Threats to transportation include funding shortfalls

President-elect Barack Obama is talking about injecting billions of dollars into transportation projects to repair, upgrade and build roads, bridges, tunnels and anything else that could generate jobs and get the country’s economy going again.

That’s all good, Kansas University researchers say, but simply pumping money into construction projects doesn’t mean the nation’s systems for getting around will be all that improved.

“If we do it like we’ve been doing it, then we probably don’t end up with anything better than we already have,” said Bob Honea, director of KU’s Transportation Research Institute.

Honea joined fellow KU researchers and others in discussing the issue Tuesday in Washington, D.C., where they were attending the annual meeting of the National Academy of Sciences Transportation Research Board.

They also discussed a report released by the institute, outlining the nine biggest threats to transportation.

“Finance and Investment” landed on the threats assessment, and the researchers implored the incoming president and Congress to focus on invigorating the transportation sector — for aviation, rail, auto and other modes of getting around.

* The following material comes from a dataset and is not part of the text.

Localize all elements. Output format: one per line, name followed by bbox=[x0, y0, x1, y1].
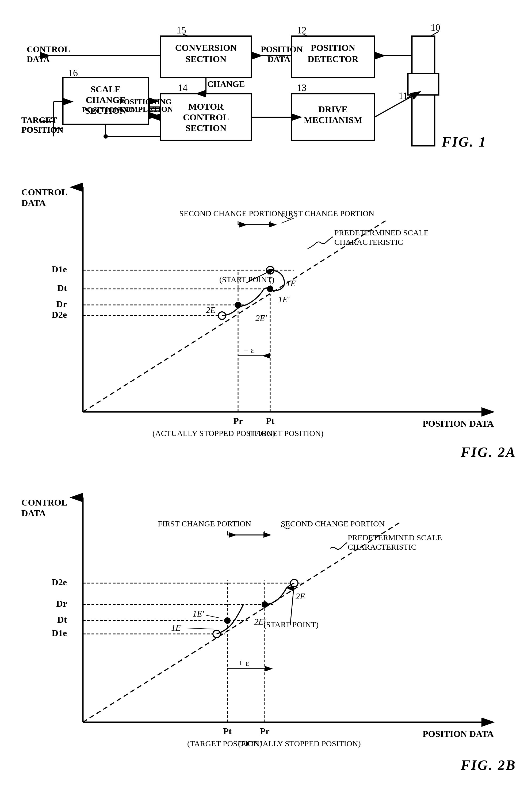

And making smart investments, they said, would be key.

Creating an “Apollo project” for electric cars could take 20 years to accomplish, but would be likely to have far more benefit than simply investing in infrastructure, said Steven Schrock, an assistant professor of civil, environmental and architectural engineering at KU.

“Do you want something that is shovel-ready, or something that is appropriate for the future?” he said.

A copy of the institute’s report is available at www.kutri.ku.edu.